Francesco D’Onofrio, alla giornalista Rai che gli fa domande risponde:<< …mentre c’erano le fiamme alcune persone erano ancora intrappolate tra fumo e fiamme e con il mio collega vice ispettore, Marco Neri, ci siamo detti, dobbiamo andare, e mentre cercavamo di portare in salvo quante più persone possibili c’è stato lo scoppio .>> Alla domanda: <<lo rifaresti>>, Francesco ha risposto senza esitazione: <<Si, siamo addestrati per questo>>. Ecco dunque l’eroe, la persona che ha il senso della disciplina e del dovere.

Ora chiediamoci dove nasce questo senso del dovere e questa capacità di sottostare a criteri di disciplina in maniera così rigorosa. Sicuramente dall’addestramento, ma certamente da un curriculum familiare di tutto rilievo e di tutto rispetto. Perché D’Onofrio, per quanti vivono in Basilicata e per quanti praticano i programmi TV che parlano di Sport anche al di là del calcio, sanno di Terryana e di Orsola D’Onofrio campionesse Internazionali  di Karate, e di Karol Maria D’Onofrio che pratica il calcio in serie C.

Vincenzo D’Onofrio è l’eroe dietro le quinte, colui che circa quarant’anni addietro, in un garage, ha messo su una scuola di Karate.

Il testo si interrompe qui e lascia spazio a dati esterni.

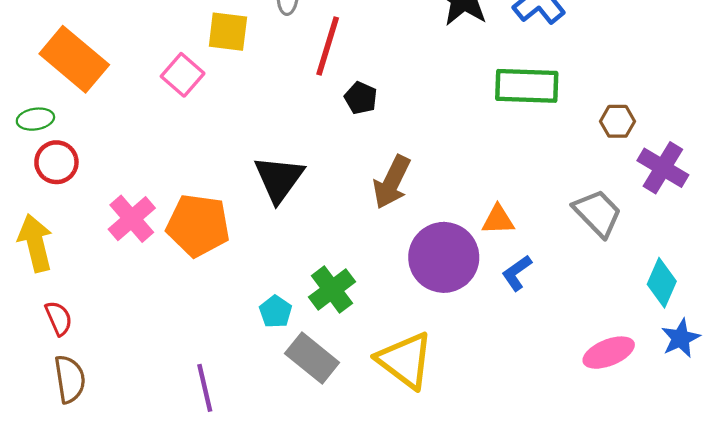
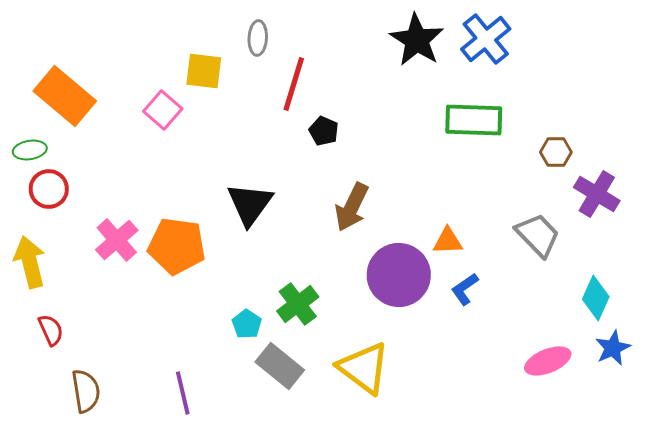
brown semicircle: (70, 379) -> (86, 391), moved

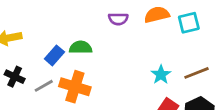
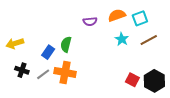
green semicircle: (81, 47) -> (66, 44), turned -70
brown line: (197, 73) -> (149, 40), moved
cyan star: (161, 75) -> (122, 39), moved

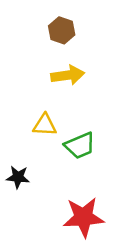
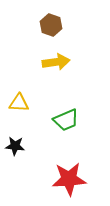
yellow triangle: (45, 125) -> (19, 103), moved

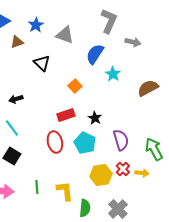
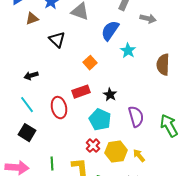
brown semicircle: (148, 88) -> (163, 65), turned -60
red ellipse: (55, 142) -> (59, 108), moved
red cross: (123, 169) -> (93, 146), moved
yellow arrow: (142, 173) -> (139, 156), moved, turned -136

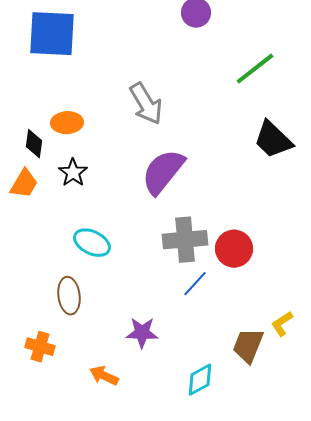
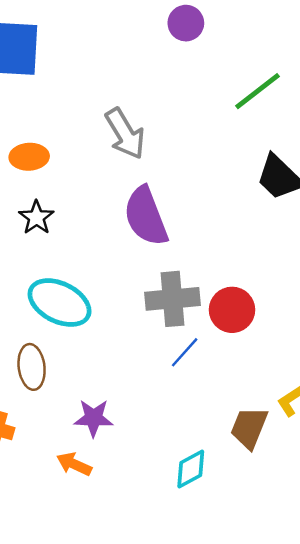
purple semicircle: (163, 172) -> (146, 216), turned -60
cyan ellipse: (92, 243) -> (60, 303), size x1.4
purple star: (142, 333) -> (94, 418), moved

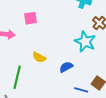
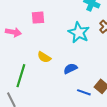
cyan star: (85, 42) -> (79, 33), moved

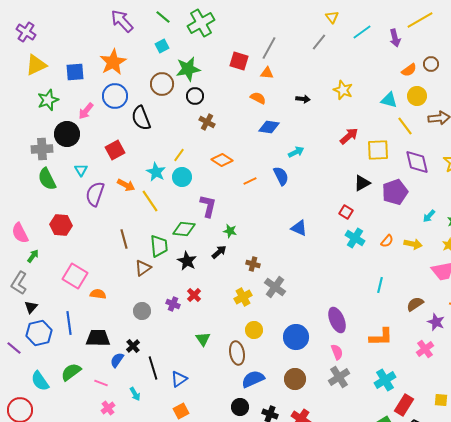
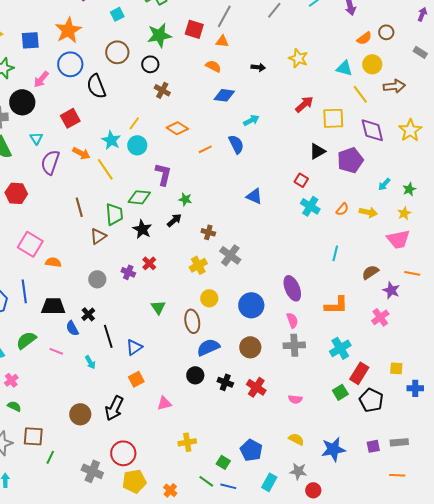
green star: (188, 69) -> (159, 35), moved
blue semicircle: (117, 360) -> (72, 328), turned -63
gray cross: (339, 377) -> (294, 345), turned 30
pink cross: (108, 408) -> (11, 380), moved

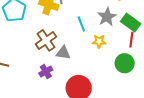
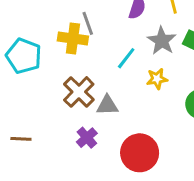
cyan line: (81, 24) -> (126, 58), turned 70

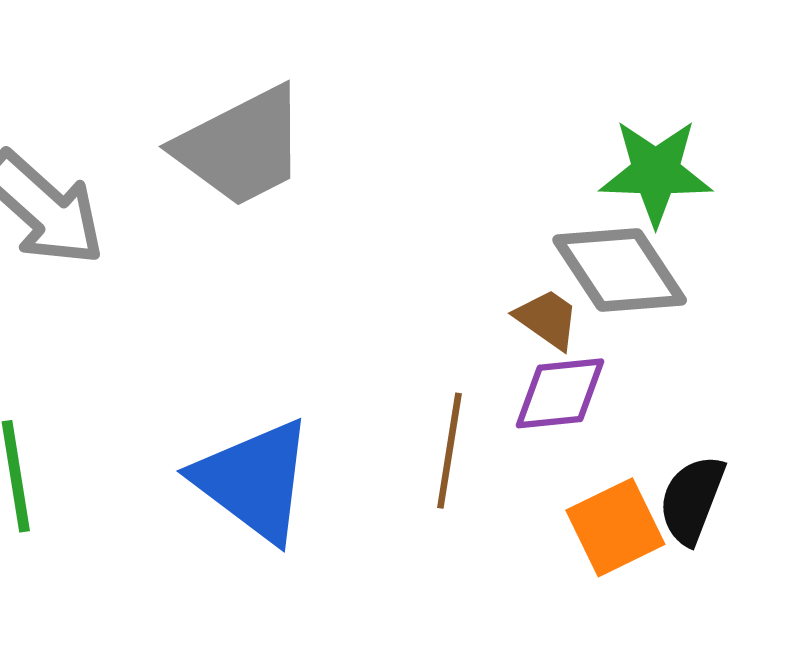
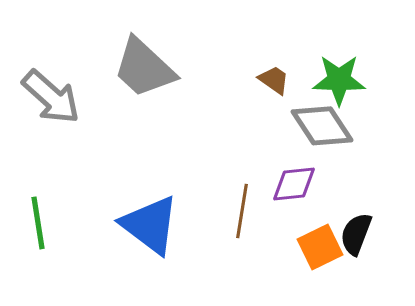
gray trapezoid: (241, 147) -> (144, 68), turned 70
brown trapezoid: (547, 319) -> (274, 80), moved

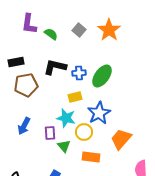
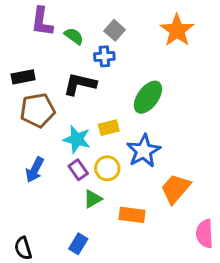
orange star: (109, 30) -> (177, 30), moved
blue cross: (79, 73) -> (104, 56), moved
cyan star: (66, 118) -> (77, 139), moved
yellow circle: (84, 132) -> (107, 168), moved
purple rectangle: (50, 133) -> (78, 170), moved, turned -32
green triangle: (64, 146) -> (93, 199), turned 40

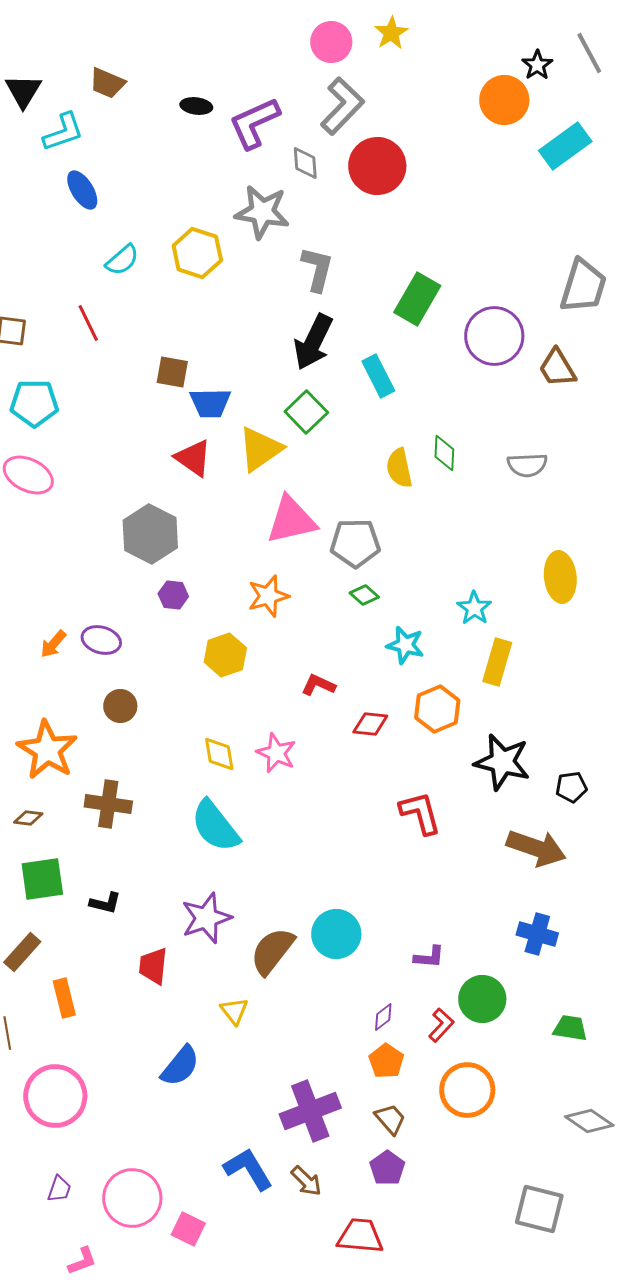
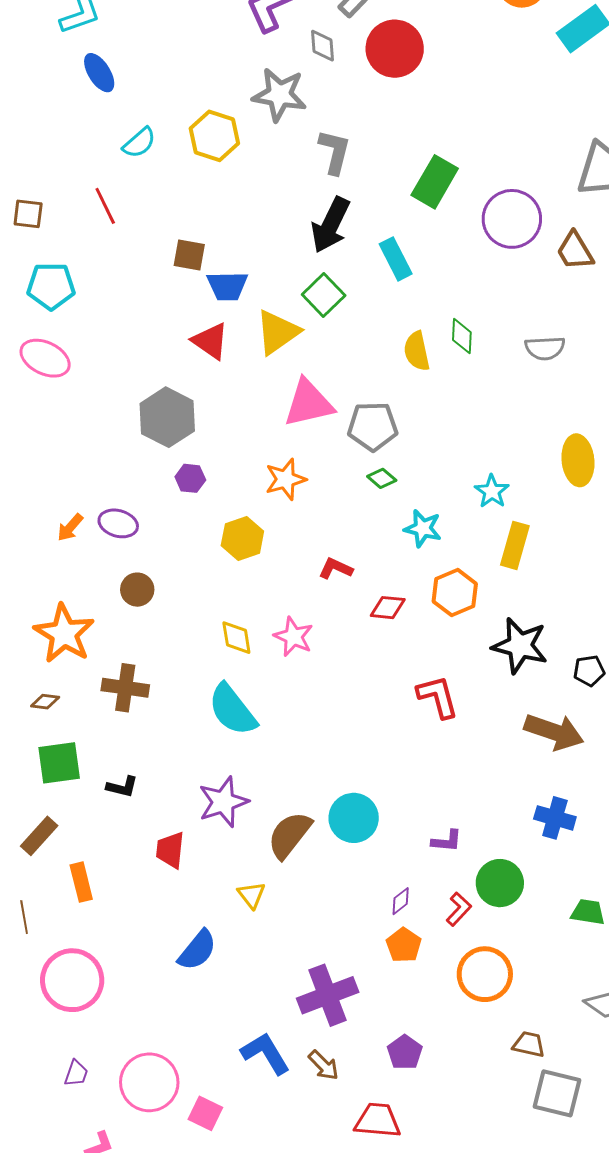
brown trapezoid: (390, 1119) -> (529, 1044), moved, turned -36

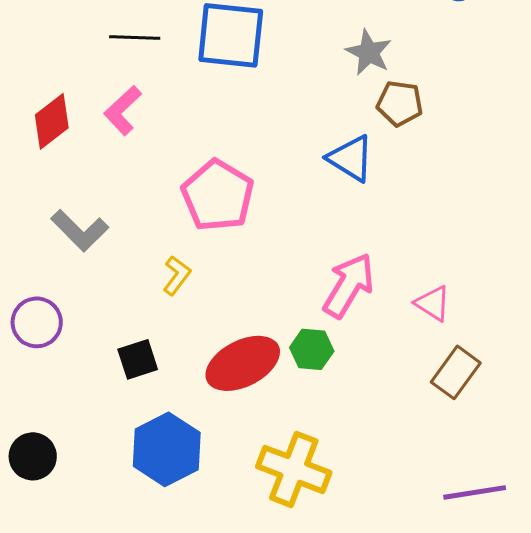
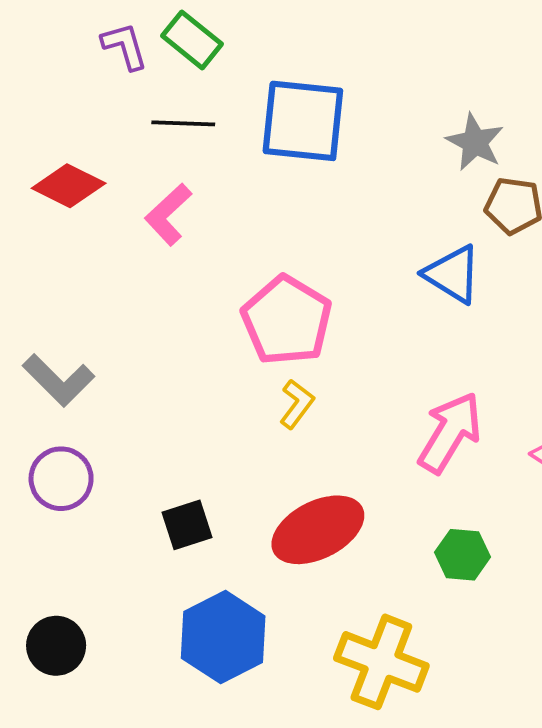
red diamond: (52, 121) -> (69, 186), moved, turned 64
gray L-shape: (80, 230) -> (59, 380), moved
yellow L-shape: (177, 275) -> (297, 404), moved
green hexagon: (312, 349) -> (462, 555), moved

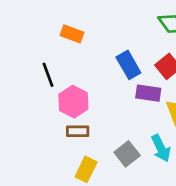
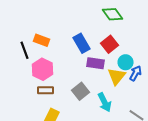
orange rectangle: (72, 34) -> (42, 40), moved
gray square: (127, 154) -> (81, 91), moved

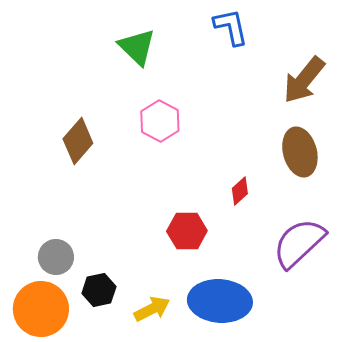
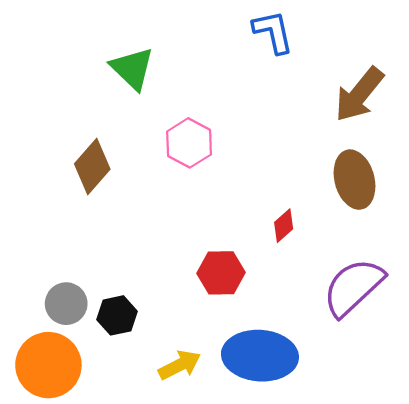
green triangle: (137, 47) -> (132, 68), moved
black hexagon: (99, 290) -> (117, 315), moved

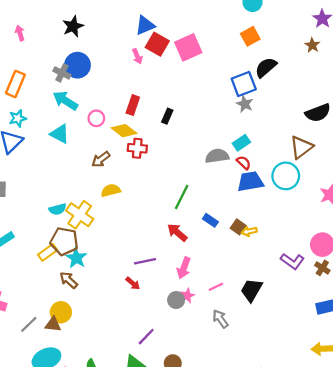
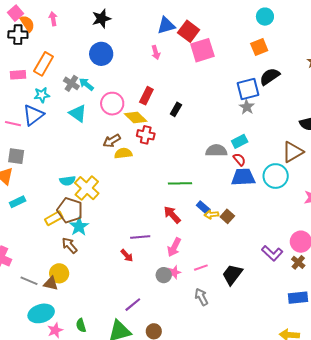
red square: (157, 44) -> (189, 31), moved
gray cross: (62, 73) -> (71, 83), moved
cyan arrow: (65, 101) -> (86, 84), size x0.7
pink circle: (96, 118) -> (112, 104), size x1.5
yellow semicircle: (111, 190) -> (123, 153), moved
green line: (182, 197) -> (180, 183), turned 55
yellow arrow: (249, 231) -> (211, 214), moved
gray line: (29, 324) -> (29, 281), turned 60

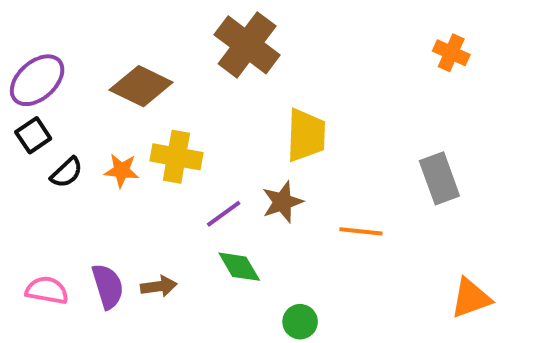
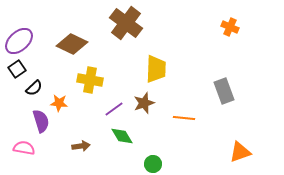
orange star: (121, 171) -> (59, 103), moved
purple semicircle: (108, 286) -> (41, 121), moved

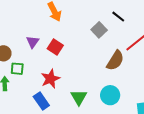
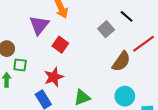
purple triangle: (33, 42) -> (39, 25), moved, size x1.5
cyan circle: (110, 95) -> (125, 96), moved
green triangle: (79, 97) -> (82, 97), turned 36

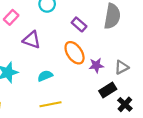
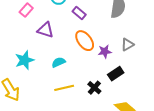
purple rectangle: (79, 24) -> (79, 13), moved
gray triangle: (122, 67) -> (127, 45), moved
black cross: (125, 104) -> (94, 88), moved

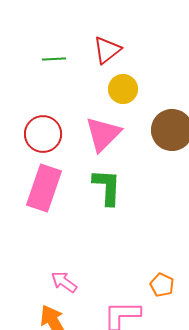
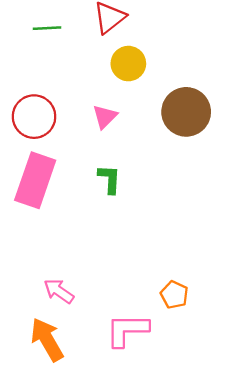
pink triangle: (103, 134) -> (105, 117), size x0.6
green L-shape: (107, 187) -> (109, 179), size x0.7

E nei paesi meridionali, ancor di più dell’entroterra di Basilicata, dava il segno di appartenere ai giovinastri “senza cacchi per la testa”. Vincenzo, invece, praticava con passione, convinzione e determinazione uno sport diverso, estemporaneo per il contesto,  ma che contribuiva – secondo i canoni di alcuni soloni del tempo – a crescere giovani rissosi e attaccabrighe.  Tutt’altro; Vincenzo, papà di Francesco, costruiva animi forti, eviscerava le insicurezze di tanti ragazzi del tempo facendoli esprimere in uno sport d’attacco ma usato solo per la difesa, ma soprattutto per la cura del corpo e dell’anima. Ecco, dunque, l’eroe che costruisce eroi; costruisce non giovani attaccabrighe, ma animi forti ed al contempo gentili, ragazzi dalla tempra solida e dalla morale di spessore. Capaci di urlare sul tatami dimostrando con il katà che la forza non è nell’aggredire ma nel sapersi difendere. L’urlo del karateka è l’emblema della deterrenza per evitare il combattimento e schivare gesti di violenza.  La polizia di stato ha acquisito Francesco già temprato, già solido nell’animo e nella mente, già consapevole che << quando c’è da decidere decide>> e giovedì 4 luglio Francesco ha deciso dicendo insieme al suo collega Ispettore: << …dobbiamo andare>>.

Francesco, dicevo, ha nel DNA la follia di Vincenzo, la caparbietà di praticare una disciplina estemporanea e la consapevolezza che dovere e disciplina sono la normalità a tal punto che praticandola, in un mondo sordo e distratto, ti porta ad assumere lo status di Eroe.

Grazie, dunque a Francesco che ha saputo fare ciò che c’era da fare nel momento in cui se ne è presentata la necessità e grazie a Vincenzo D’Onofrio che ha costruito, attraverso le lezioni che ha impartito nella sua palestra, giovani sani e belli, perché da quel garage/palestra sono passati tanti giovani che hanno acquisito e migliorate le loro capacità di praticare il dovere e la disciplina.